═════ DATASET EXCERPTS
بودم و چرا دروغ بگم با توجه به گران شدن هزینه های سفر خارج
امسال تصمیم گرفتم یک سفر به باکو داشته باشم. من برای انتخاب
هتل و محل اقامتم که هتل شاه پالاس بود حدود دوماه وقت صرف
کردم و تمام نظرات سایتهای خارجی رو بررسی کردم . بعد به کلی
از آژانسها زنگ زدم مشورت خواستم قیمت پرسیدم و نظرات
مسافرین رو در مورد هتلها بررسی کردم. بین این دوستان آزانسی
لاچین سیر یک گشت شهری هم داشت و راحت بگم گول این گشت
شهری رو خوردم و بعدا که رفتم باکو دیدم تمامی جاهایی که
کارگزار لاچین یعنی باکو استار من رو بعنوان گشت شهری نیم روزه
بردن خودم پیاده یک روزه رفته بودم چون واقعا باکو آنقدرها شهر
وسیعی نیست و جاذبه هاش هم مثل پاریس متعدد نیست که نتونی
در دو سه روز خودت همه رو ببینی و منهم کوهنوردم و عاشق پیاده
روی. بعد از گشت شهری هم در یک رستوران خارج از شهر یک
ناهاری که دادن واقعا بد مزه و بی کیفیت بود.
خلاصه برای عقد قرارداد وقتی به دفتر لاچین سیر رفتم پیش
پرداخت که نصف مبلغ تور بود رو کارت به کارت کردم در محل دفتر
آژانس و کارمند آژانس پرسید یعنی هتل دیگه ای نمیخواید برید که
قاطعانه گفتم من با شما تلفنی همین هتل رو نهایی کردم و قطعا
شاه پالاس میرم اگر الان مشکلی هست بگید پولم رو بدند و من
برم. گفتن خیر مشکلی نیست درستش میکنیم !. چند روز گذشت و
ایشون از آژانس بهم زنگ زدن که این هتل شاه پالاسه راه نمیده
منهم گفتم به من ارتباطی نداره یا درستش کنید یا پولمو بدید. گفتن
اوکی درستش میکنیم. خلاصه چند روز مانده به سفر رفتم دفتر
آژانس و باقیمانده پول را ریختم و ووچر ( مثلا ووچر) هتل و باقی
══════════
═════ DATASET EXCERPTS
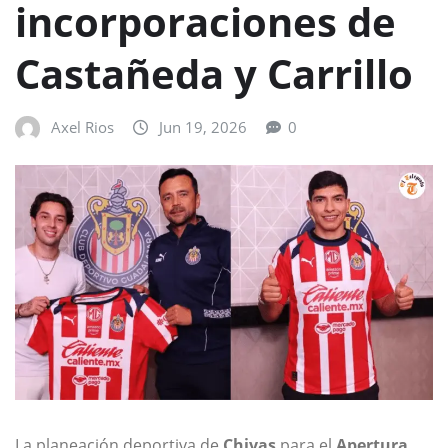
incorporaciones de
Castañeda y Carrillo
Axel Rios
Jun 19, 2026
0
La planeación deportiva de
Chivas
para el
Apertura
══════════
═════ DATASET EXCERPTS
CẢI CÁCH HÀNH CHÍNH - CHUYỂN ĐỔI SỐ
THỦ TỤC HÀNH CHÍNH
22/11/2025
══════════
PROBLEM DESCRIPTION =>
Wherever the line holding "بودم و چرا دروغ" falls in the entries above, copy exactly from it through the line holding "بردن خودم پیاده", inclusive, and add nothing.

RESPONSE FOR THIS EXERCISE =>
بودم و چرا دروغ بگم با توجه به گران شدن هزینه های سفر خارج
امسال تصمیم گرفتم یک سفر به باکو داشته باشم. من برای انتخاب
هتل و محل اقامتم که هتل شاه پالاس بود حدود دوماه وقت صرف
کردم و تمام نظرات سایتهای خارجی رو بررسی کردم . بعد به کلی
از آژانسها زنگ زدم مشورت خواستم قیمت پرسیدم و نظرات
مسافرین رو در مورد هتلها بررسی کردم. بین این دوستان آزانسی
لاچین سیر یک گشت شهری هم داشت و راحت بگم گول این گشت
شهری رو خوردم و بعدا که رفتم باکو دیدم تمامی جاهایی که
کارگزار لاچین یعنی باکو استار من رو بعنوان گشت شهری نیم روزه
بردن خودم پیاده یک روزه رفته بودم چون واقعا باکو آنقدرها شهر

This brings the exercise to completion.